Diz que essa quantidade equivale uma piscina olímpica cheia de areia. “É como se a Braskem estivesse abrindo uma piscina olímpica por dia em Feliz Deserto. Se a retirada de areia continuar nesse ritmo vai provocar um verdadeiro crime ambiental nessa região, que está próxima à Várzea da Marituba e deveria ser preservada”, observou o comerciante.

Segundo ele, a retirada de areia está deixando um cenário de crateras, verdadeiras piscinas cheias de água das chuvas, às margens AL-101/Sul. Com isso, a rodovia hoje serve de paredão de contenção da pressão da água, que formou um açude sujeito a rompimento, preocupando os moradores que passam pela região.
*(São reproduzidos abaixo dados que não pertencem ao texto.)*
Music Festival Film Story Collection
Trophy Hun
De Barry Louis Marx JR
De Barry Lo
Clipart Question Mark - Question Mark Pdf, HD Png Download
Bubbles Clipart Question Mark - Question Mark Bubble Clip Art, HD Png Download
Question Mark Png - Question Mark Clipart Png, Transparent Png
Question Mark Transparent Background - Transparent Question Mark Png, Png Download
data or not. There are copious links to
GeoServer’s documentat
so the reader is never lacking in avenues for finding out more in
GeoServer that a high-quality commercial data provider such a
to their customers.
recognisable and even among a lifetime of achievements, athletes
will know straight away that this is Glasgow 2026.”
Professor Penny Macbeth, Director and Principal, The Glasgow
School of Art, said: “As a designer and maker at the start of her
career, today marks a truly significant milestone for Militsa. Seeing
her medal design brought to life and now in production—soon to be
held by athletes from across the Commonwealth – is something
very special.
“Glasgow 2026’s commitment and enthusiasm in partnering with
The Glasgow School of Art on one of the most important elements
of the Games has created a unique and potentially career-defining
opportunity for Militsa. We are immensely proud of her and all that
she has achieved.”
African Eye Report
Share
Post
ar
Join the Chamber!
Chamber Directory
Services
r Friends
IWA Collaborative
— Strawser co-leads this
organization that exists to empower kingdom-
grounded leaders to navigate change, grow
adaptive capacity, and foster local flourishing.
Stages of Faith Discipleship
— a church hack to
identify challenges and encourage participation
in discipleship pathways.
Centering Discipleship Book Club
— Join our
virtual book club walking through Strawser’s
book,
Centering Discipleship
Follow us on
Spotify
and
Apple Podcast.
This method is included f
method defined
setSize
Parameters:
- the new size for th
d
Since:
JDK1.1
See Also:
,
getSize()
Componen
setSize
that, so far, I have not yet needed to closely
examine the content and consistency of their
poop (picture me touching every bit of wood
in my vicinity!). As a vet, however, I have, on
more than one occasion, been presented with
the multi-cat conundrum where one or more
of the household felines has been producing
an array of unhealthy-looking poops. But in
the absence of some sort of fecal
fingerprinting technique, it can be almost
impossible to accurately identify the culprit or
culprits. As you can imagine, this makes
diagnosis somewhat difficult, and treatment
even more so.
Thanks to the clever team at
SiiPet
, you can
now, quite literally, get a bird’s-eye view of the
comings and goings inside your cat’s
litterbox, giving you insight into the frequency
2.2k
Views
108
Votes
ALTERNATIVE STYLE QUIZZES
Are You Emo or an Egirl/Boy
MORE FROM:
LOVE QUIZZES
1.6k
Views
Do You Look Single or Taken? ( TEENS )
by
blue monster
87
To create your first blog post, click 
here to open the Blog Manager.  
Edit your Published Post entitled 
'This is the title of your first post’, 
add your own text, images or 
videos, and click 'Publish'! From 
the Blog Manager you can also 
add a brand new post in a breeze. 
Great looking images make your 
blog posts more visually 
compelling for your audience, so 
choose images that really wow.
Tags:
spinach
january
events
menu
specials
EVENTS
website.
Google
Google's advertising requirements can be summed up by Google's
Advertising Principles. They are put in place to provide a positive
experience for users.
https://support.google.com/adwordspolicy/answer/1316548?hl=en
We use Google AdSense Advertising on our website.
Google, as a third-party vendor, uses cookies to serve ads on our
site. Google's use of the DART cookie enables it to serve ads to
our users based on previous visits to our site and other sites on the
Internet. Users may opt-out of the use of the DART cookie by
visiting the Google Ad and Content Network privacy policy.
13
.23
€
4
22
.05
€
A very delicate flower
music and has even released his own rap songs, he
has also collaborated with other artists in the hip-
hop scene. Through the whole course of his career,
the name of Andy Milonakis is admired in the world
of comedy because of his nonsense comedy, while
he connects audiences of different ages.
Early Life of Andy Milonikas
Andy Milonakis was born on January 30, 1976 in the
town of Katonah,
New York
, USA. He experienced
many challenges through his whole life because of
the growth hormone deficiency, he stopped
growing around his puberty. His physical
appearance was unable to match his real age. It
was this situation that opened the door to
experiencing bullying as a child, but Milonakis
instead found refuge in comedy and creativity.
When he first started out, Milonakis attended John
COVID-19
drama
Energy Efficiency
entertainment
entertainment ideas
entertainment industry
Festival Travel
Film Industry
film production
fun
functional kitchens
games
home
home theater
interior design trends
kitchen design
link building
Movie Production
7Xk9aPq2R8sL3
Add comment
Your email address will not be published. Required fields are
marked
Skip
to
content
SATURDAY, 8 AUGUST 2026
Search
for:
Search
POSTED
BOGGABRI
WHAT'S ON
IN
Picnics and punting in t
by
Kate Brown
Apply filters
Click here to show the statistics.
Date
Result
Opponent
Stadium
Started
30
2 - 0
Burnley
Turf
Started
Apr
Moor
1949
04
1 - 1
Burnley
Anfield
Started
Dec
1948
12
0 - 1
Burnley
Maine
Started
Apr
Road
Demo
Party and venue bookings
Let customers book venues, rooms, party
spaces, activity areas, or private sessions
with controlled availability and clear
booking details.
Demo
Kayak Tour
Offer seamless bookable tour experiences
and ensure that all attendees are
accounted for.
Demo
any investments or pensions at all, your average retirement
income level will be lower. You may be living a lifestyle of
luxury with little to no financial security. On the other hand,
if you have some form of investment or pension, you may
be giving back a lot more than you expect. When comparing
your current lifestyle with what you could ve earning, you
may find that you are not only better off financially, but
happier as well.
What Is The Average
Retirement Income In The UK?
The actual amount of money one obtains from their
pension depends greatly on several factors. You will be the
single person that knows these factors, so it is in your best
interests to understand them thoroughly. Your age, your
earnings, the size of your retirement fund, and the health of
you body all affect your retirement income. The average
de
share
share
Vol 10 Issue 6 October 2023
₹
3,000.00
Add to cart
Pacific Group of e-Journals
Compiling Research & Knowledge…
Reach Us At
“Os motoristas que realizam o transporte alternativo entre Penedo, Piaçabuçu, Feliz Deserto, Coruripe, Jequiá da Praia e Roteiro denunciam que a pista de rolamento vem sendo destruída em todo o trecho, por onde passam as caçambas da Braskem, que fazem o transporte da areia 24 horas por dia”, relatou um funcionário de um posto de combustível em Coruripe.

“A esposa do meu patrão, essa semana mesmo, perdeu o pneu do carro dela, de noite, quando caiu num buraco da pista”, comentou o frentista. Segundo ele, é grande a quantidade de carretas que passam em frente ao posto de combustível onde trabalha, próximo à entrada do povoado Lagoa do Pau.

MPF diz não saber da extração de areia em Feliz Deserto

“As estimativas realizadas, são de cerca de 720 viagens por mês”, comentou o comerciante de Feliz Deserto, mas sem saber precisar ao certo a quantidade de caçambas que saem de Feliz Deserto em direção à Unidade da Braskem no bairro do Mutange, em Maceió. Cada caçamba transporta em média 25 metros cúbicos de areia, ou seja, cerca 70 toneladas, mas, nesse período invernoso, com a areia molhada, o peso triplica. Isso é o bastante para destruir a pista de rolamento por onde essas caçambas passam. O pior é o que estão deixando, no pequenino município de Feliz Deserto, um cenário lunar, com muitas crateras e água cercando a cidade”, concluiu o comerciante.

MPF

Apesar de ser o órgão fiscalizador (direta ou indiretamente) da operação tamponamento, o Ministério Público Federal de Alagoas (MPF/AL) disse que não tem conhecimento da extração de areia em Feliz Deserto.

A assessoria de comunicação do órgão, disse em nota, que solicitou à Braskem informações sobre fornecedores de areia contratados, “tendo a empresa informado, em dezembro de 2023, que o fornecimento estava sendo realizado pelas empresas Sinai Gestão Patrimonial Eireli e MTSul Construções Ltda”, esta última em Sociedade de Cota de Participação com Usina Leão. No entanto, não revelou da onde a área estava sendo extraída e a quantidade autorizada.

Sobre a extração de areia na Paria do Francês – que ameaça a fauna e a flora da Área de Proteção Ambiental (APA) das Dunas do Cavalo Russo, em Marechal Deodoro –, a assessoria do Ministério Público Federal informou que “em janeiro de 2024, a Justiça Federal atendeu aos pedidos liminares do MPF, formulados em ação civil pública, e determinou a suspensão de quaisquer licenças e/ou autorizações vigentes em favor de empresa mineradora de areia e seu proprietário, por extração irregular”.

No entanto, de acordo com moradores da região, a extração de areia continua nas Dunas do Cavalo Russo, em Marechal Deodoro, como comprova o empresário Mauro Vasconcelos cujo terreno, que ele disputa na Justiça com a Igreja Católica, é um dos pontos de extração de areia, na Praia do Francês.